- Exercise goal
Only one stretch of the data below is wanted: the lines from the one with "you arrive. You can start swiping on profiles" through the one with "And Movies More En", repeated exactly.

- Records from a dataset
<<<<
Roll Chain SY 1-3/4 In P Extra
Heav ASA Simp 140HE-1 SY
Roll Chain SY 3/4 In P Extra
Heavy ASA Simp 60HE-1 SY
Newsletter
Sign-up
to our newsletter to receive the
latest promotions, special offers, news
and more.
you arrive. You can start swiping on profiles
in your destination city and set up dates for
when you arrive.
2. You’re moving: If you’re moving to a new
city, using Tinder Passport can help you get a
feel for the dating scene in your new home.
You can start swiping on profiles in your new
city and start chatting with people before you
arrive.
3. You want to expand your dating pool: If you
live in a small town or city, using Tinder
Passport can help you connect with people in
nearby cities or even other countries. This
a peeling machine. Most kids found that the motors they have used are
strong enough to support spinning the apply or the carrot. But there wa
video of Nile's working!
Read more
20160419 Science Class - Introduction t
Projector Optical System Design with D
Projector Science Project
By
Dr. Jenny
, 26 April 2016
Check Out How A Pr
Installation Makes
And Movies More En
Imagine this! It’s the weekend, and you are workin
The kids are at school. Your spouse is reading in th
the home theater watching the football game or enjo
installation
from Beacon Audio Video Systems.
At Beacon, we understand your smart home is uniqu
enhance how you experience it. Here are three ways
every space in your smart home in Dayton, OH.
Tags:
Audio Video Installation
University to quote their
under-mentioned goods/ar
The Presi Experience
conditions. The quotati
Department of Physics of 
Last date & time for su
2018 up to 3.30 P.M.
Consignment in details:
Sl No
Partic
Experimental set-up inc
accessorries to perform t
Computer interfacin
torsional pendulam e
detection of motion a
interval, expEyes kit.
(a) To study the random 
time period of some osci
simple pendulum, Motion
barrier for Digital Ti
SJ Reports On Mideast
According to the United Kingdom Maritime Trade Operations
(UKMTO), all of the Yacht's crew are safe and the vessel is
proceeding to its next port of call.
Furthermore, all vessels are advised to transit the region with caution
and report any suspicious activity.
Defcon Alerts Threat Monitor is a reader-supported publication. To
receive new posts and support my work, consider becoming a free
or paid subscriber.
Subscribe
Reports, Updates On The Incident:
>>>>
- Answer area
you arrive. You can start swiping on profiles
in your destination city and set up dates for
when you arrive.
2. You’re moving: If you’re moving to a new
city, using Tinder Passport can help you get a
feel for the dating scene in your new home.
You can start swiping on profiles in your new
city and start chatting with people before you
arrive.
3. You want to expand your dating pool: If you
live in a small town or city, using Tinder
Passport can help you connect with people in
nearby cities or even other countries. This
a peeling machine. Most kids found that the motors they have used are
strong enough to support spinning the apply or the carrot. But there wa
video of Nile's working!
Read more
20160419 Science Class - Introduction t
Projector Optical System Design with D
Projector Science Project
By
Dr. Jenny
, 26 April 2016
Check Out How A Pr
Installation Makes
And Movies More En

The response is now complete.